Your task is to evaluate the scenarios below and determine which actions cause the most damage to the integrity and admissibility of the evidence.
Scenarios
Scenario A
A student mounts the disk image read-write by accident but quickly realizes the mistake. They still locate the correct artifact and document their findings.
Scenario B
A student runs a forensic tool that automatically modifies file timestamps within the mounted directory during analysis.
Scenario C
A student copies only the “interesting files” off the disk image and performs analysis on those copies instead of the full image.
Discussion Questions
In your group, discuss the following:
- Which scenario causes the most damage to the chain of custody and evidentiary integrity... and why?
- Scenario B looks like the one that may cause the most damage since it actually messes up with the data (in this case it can be the logs or metadata timestamps of files), because of this, the integrity of the evidence is compromised.
- Are any of these scenarios recoverable from a legal or procedural standpoint?
- Scenario A is more recoverable from a legal/procedural standpoint, because it just takes some permission changes and proper procedures in place to remediate the mount. It is still possible to prevent integrity compromise in this scenario.
- What is the minimum documentation or corrective action that could potentially salvage the findings?

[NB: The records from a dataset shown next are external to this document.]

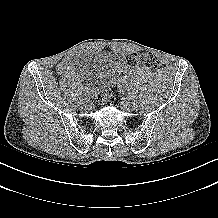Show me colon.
<instances>
[{
    "label": "colon",
    "mask_w": 218,
    "mask_h": 218,
    "mask_svg": "<svg viewBox=\"0 0 218 218\" xmlns=\"http://www.w3.org/2000/svg\"><path fill=\"white\" fill-rule=\"evenodd\" d=\"M145 66L151 70H155L160 66L159 59L152 53H130L126 56L124 65L118 72H122L126 67ZM114 93V88L108 86L96 94V102L99 105H105L111 99Z\"/></svg>",
    "instance_id": "1"
}]
</instances>
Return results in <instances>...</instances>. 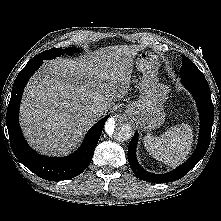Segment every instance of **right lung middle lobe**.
Returning <instances> with one entry per match:
<instances>
[{"label": "right lung middle lobe", "mask_w": 221, "mask_h": 221, "mask_svg": "<svg viewBox=\"0 0 221 221\" xmlns=\"http://www.w3.org/2000/svg\"><path fill=\"white\" fill-rule=\"evenodd\" d=\"M78 49L75 48V47H69V48H66V49H62V48H52L50 50H46L40 54H38L37 56H35L34 58L36 59H53L55 58L56 56H60V55H63L64 53H67V54H74L75 52H77Z\"/></svg>", "instance_id": "right-lung-middle-lobe-1"}]
</instances>
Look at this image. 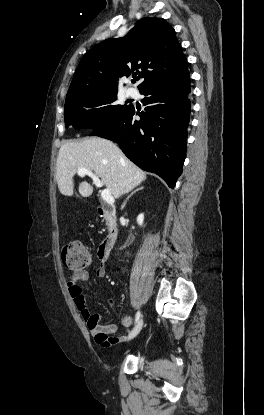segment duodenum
<instances>
[{"instance_id": "duodenum-1", "label": "duodenum", "mask_w": 264, "mask_h": 415, "mask_svg": "<svg viewBox=\"0 0 264 415\" xmlns=\"http://www.w3.org/2000/svg\"><path fill=\"white\" fill-rule=\"evenodd\" d=\"M97 212L98 215L102 217L108 225V233L103 239L98 250V257L100 261L105 262L110 258L111 252L117 241L118 222L116 211L108 205L99 207Z\"/></svg>"}]
</instances>
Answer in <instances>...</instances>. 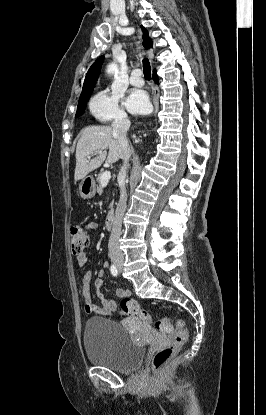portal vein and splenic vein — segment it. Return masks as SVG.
Instances as JSON below:
<instances>
[{
	"mask_svg": "<svg viewBox=\"0 0 266 415\" xmlns=\"http://www.w3.org/2000/svg\"><path fill=\"white\" fill-rule=\"evenodd\" d=\"M97 154H102V151L100 150V151L95 152V155H97ZM90 158H91V156H88V159H90ZM110 178H111L110 171L103 172L102 175H101V185L106 186L107 183L109 182Z\"/></svg>",
	"mask_w": 266,
	"mask_h": 415,
	"instance_id": "portal-vein-and-splenic-vein-1",
	"label": "portal vein and splenic vein"
}]
</instances>
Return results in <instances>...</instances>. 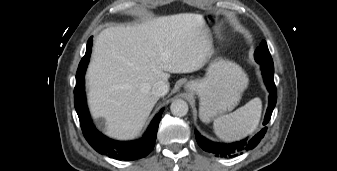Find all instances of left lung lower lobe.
Wrapping results in <instances>:
<instances>
[{"label": "left lung lower lobe", "instance_id": "1", "mask_svg": "<svg viewBox=\"0 0 337 171\" xmlns=\"http://www.w3.org/2000/svg\"><path fill=\"white\" fill-rule=\"evenodd\" d=\"M262 71V75L264 78V82L269 91V105L265 114V120L263 125H266L272 115L273 109L276 105L277 100V90L274 83V66L266 65L263 63H259ZM267 127H264L260 132H258L251 139L243 140L241 142H236L232 144H218L211 142L204 137H202L198 131L195 130L196 140L199 146L207 152L213 153L216 157H234L238 154H241L243 151H248L255 148L261 139L264 137L266 133Z\"/></svg>", "mask_w": 337, "mask_h": 171}]
</instances>
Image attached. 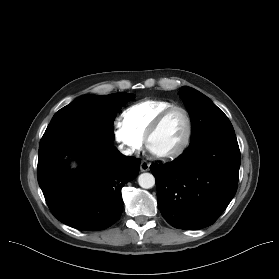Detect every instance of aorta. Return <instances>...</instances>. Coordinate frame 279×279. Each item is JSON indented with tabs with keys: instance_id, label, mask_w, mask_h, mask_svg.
I'll list each match as a JSON object with an SVG mask.
<instances>
[{
	"instance_id": "obj_1",
	"label": "aorta",
	"mask_w": 279,
	"mask_h": 279,
	"mask_svg": "<svg viewBox=\"0 0 279 279\" xmlns=\"http://www.w3.org/2000/svg\"><path fill=\"white\" fill-rule=\"evenodd\" d=\"M140 187L150 189L155 185V177L151 173H142L138 177Z\"/></svg>"
}]
</instances>
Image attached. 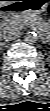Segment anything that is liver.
<instances>
[{
    "label": "liver",
    "instance_id": "1",
    "mask_svg": "<svg viewBox=\"0 0 50 111\" xmlns=\"http://www.w3.org/2000/svg\"><path fill=\"white\" fill-rule=\"evenodd\" d=\"M12 2H10V1H1L0 2V6L1 7H4V6H7V5H9V4H11Z\"/></svg>",
    "mask_w": 50,
    "mask_h": 111
}]
</instances>
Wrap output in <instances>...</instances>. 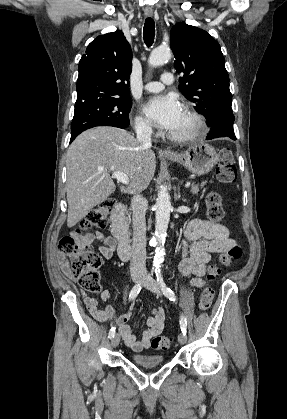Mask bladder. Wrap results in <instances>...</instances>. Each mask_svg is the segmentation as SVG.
<instances>
[{
	"mask_svg": "<svg viewBox=\"0 0 287 419\" xmlns=\"http://www.w3.org/2000/svg\"><path fill=\"white\" fill-rule=\"evenodd\" d=\"M132 361L144 368H154L160 366L163 363L164 358L162 356L134 354L132 356Z\"/></svg>",
	"mask_w": 287,
	"mask_h": 419,
	"instance_id": "bladder-1",
	"label": "bladder"
}]
</instances>
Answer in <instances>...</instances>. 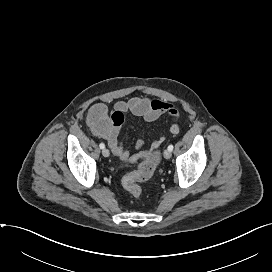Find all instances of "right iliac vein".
Returning <instances> with one entry per match:
<instances>
[{
    "mask_svg": "<svg viewBox=\"0 0 272 272\" xmlns=\"http://www.w3.org/2000/svg\"><path fill=\"white\" fill-rule=\"evenodd\" d=\"M109 154H110V152H109V150H108L107 148H104V149L102 150V155H103L104 157H108Z\"/></svg>",
    "mask_w": 272,
    "mask_h": 272,
    "instance_id": "1",
    "label": "right iliac vein"
}]
</instances>
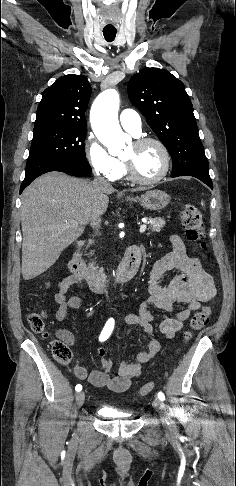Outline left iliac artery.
I'll return each instance as SVG.
<instances>
[{"label":"left iliac artery","mask_w":236,"mask_h":486,"mask_svg":"<svg viewBox=\"0 0 236 486\" xmlns=\"http://www.w3.org/2000/svg\"><path fill=\"white\" fill-rule=\"evenodd\" d=\"M157 396L161 401L165 400V395L162 392H159Z\"/></svg>","instance_id":"left-iliac-artery-1"}]
</instances>
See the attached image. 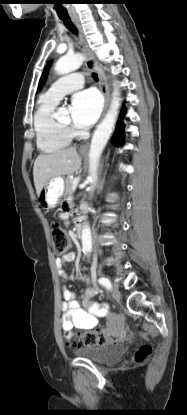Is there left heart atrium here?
I'll list each match as a JSON object with an SVG mask.
<instances>
[{
	"instance_id": "left-heart-atrium-1",
	"label": "left heart atrium",
	"mask_w": 187,
	"mask_h": 415,
	"mask_svg": "<svg viewBox=\"0 0 187 415\" xmlns=\"http://www.w3.org/2000/svg\"><path fill=\"white\" fill-rule=\"evenodd\" d=\"M100 95L93 89H86L73 95L70 116L74 126L87 128L95 123L101 111Z\"/></svg>"
}]
</instances>
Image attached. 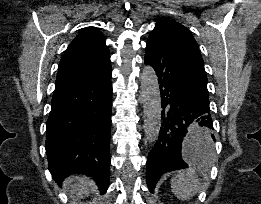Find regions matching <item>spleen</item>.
<instances>
[{"mask_svg":"<svg viewBox=\"0 0 261 204\" xmlns=\"http://www.w3.org/2000/svg\"><path fill=\"white\" fill-rule=\"evenodd\" d=\"M197 147L203 148L206 153L213 149L212 141L208 138L197 142ZM199 178L193 169L179 171L171 180V189L173 194L181 201L189 200L193 197L199 188Z\"/></svg>","mask_w":261,"mask_h":204,"instance_id":"3e777b00","label":"spleen"}]
</instances>
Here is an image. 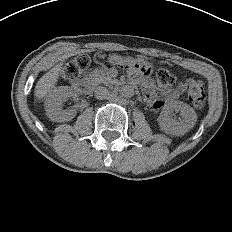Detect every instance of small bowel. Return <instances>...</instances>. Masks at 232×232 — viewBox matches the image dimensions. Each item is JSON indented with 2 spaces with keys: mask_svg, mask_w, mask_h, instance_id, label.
<instances>
[{
  "mask_svg": "<svg viewBox=\"0 0 232 232\" xmlns=\"http://www.w3.org/2000/svg\"><path fill=\"white\" fill-rule=\"evenodd\" d=\"M106 62L109 64H116L119 67L120 74H128L133 78H138L141 81L143 90L145 92V98L150 105L154 108H159L162 105L164 97H157L153 91V83L150 81V75L153 73V65L148 60L142 58H124L118 57L114 54L106 55ZM178 91H173L168 96L169 99H173L177 96Z\"/></svg>",
  "mask_w": 232,
  "mask_h": 232,
  "instance_id": "small-bowel-1",
  "label": "small bowel"
}]
</instances>
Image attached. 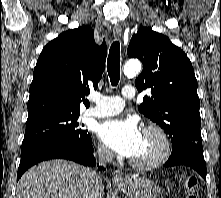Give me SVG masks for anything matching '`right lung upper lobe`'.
<instances>
[{
  "label": "right lung upper lobe",
  "instance_id": "cb5924a9",
  "mask_svg": "<svg viewBox=\"0 0 221 198\" xmlns=\"http://www.w3.org/2000/svg\"><path fill=\"white\" fill-rule=\"evenodd\" d=\"M106 61L105 40L96 45L88 26L61 33L42 50L30 85L27 122L41 117L80 112L85 95L97 88Z\"/></svg>",
  "mask_w": 221,
  "mask_h": 198
}]
</instances>
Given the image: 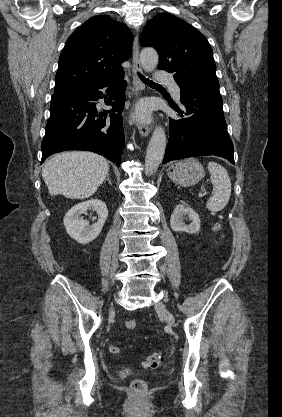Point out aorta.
<instances>
[{
    "mask_svg": "<svg viewBox=\"0 0 282 417\" xmlns=\"http://www.w3.org/2000/svg\"><path fill=\"white\" fill-rule=\"evenodd\" d=\"M158 52L155 48H142L140 62L146 72L154 70L158 64ZM166 148V134L162 126H157L149 140L145 156V174H154L163 160Z\"/></svg>",
    "mask_w": 282,
    "mask_h": 417,
    "instance_id": "762f6f07",
    "label": "aorta"
}]
</instances>
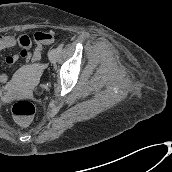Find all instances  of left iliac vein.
Segmentation results:
<instances>
[{
	"instance_id": "1",
	"label": "left iliac vein",
	"mask_w": 172,
	"mask_h": 172,
	"mask_svg": "<svg viewBox=\"0 0 172 172\" xmlns=\"http://www.w3.org/2000/svg\"><path fill=\"white\" fill-rule=\"evenodd\" d=\"M57 57H58V51H57V49H51L49 51V60L51 62H55L57 60Z\"/></svg>"
}]
</instances>
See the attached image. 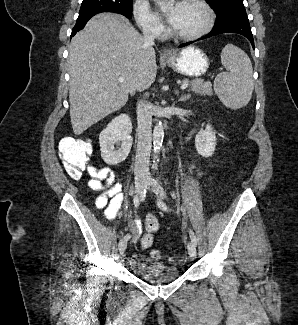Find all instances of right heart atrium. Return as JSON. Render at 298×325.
<instances>
[{"mask_svg":"<svg viewBox=\"0 0 298 325\" xmlns=\"http://www.w3.org/2000/svg\"><path fill=\"white\" fill-rule=\"evenodd\" d=\"M134 14L140 30H155L156 41L161 39L164 32V26L153 14L148 0H137L134 6Z\"/></svg>","mask_w":298,"mask_h":325,"instance_id":"right-heart-atrium-1","label":"right heart atrium"}]
</instances>
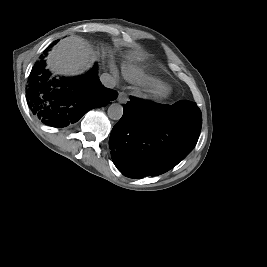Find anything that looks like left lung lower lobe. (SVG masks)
<instances>
[{
    "instance_id": "left-lung-lower-lobe-1",
    "label": "left lung lower lobe",
    "mask_w": 267,
    "mask_h": 267,
    "mask_svg": "<svg viewBox=\"0 0 267 267\" xmlns=\"http://www.w3.org/2000/svg\"><path fill=\"white\" fill-rule=\"evenodd\" d=\"M201 126L194 102L165 105L130 97L110 135L112 160L130 178L163 174L194 148Z\"/></svg>"
}]
</instances>
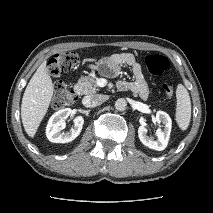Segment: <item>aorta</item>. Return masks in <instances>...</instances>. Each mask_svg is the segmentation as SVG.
<instances>
[{"mask_svg": "<svg viewBox=\"0 0 213 213\" xmlns=\"http://www.w3.org/2000/svg\"><path fill=\"white\" fill-rule=\"evenodd\" d=\"M126 107H127V102L123 98H120L115 102V108L118 111H124L126 109Z\"/></svg>", "mask_w": 213, "mask_h": 213, "instance_id": "obj_1", "label": "aorta"}]
</instances>
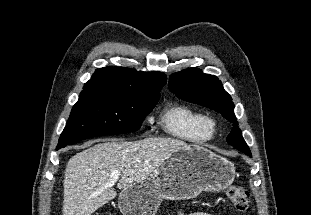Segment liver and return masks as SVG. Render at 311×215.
Here are the masks:
<instances>
[{"instance_id": "6515ba94", "label": "liver", "mask_w": 311, "mask_h": 215, "mask_svg": "<svg viewBox=\"0 0 311 215\" xmlns=\"http://www.w3.org/2000/svg\"><path fill=\"white\" fill-rule=\"evenodd\" d=\"M188 146L173 138L103 141L72 156L65 169L62 215H91L114 199L111 174L121 172L117 184L126 189L149 177L177 150Z\"/></svg>"}]
</instances>
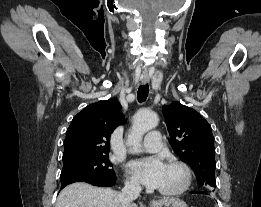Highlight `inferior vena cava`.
<instances>
[{"instance_id":"obj_1","label":"inferior vena cava","mask_w":261,"mask_h":207,"mask_svg":"<svg viewBox=\"0 0 261 207\" xmlns=\"http://www.w3.org/2000/svg\"><path fill=\"white\" fill-rule=\"evenodd\" d=\"M141 187L138 182H126L122 192L119 194L121 207H130L133 200L139 197Z\"/></svg>"}]
</instances>
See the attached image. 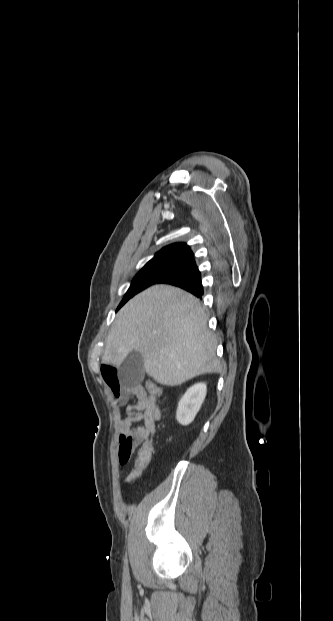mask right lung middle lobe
<instances>
[{
    "label": "right lung middle lobe",
    "mask_w": 333,
    "mask_h": 621,
    "mask_svg": "<svg viewBox=\"0 0 333 621\" xmlns=\"http://www.w3.org/2000/svg\"><path fill=\"white\" fill-rule=\"evenodd\" d=\"M186 261L187 260L185 259L179 258H165L149 261L133 279L130 288L125 294L117 310L120 309L131 297L145 288L156 284L161 278L177 270Z\"/></svg>",
    "instance_id": "dd1d6c3e"
}]
</instances>
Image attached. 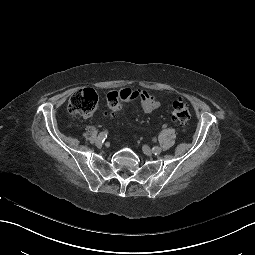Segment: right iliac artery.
<instances>
[{
	"mask_svg": "<svg viewBox=\"0 0 255 255\" xmlns=\"http://www.w3.org/2000/svg\"><path fill=\"white\" fill-rule=\"evenodd\" d=\"M98 138L100 140H102V142L107 138V132L104 131V132H101L99 135H98Z\"/></svg>",
	"mask_w": 255,
	"mask_h": 255,
	"instance_id": "82829eb1",
	"label": "right iliac artery"
}]
</instances>
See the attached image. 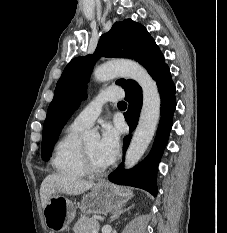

- There needs to be well established procedures when dealing with digital evidence artifacts. All of these mistakes need to be remediated in the possible measurement and logged correctly to keep track of exactly what has happened to the artifact. Student A needs to change the disk image mode to read only, student B needs to somehow look at a snapshot or back up of the artifact to see if its changes are recoverable, and Student C needs to perform analysis in the full image, as that would make the evidence more admissible.
- What would you do differently next time to prevent this issue entirely?
- Next time, students need to follow proper procedures to deal with digital evidence. They must always safeguard the integrity of the artifact by keeping a chain of custody and ensuring the data does not get tempered with by unauthorized procedures or bad practices.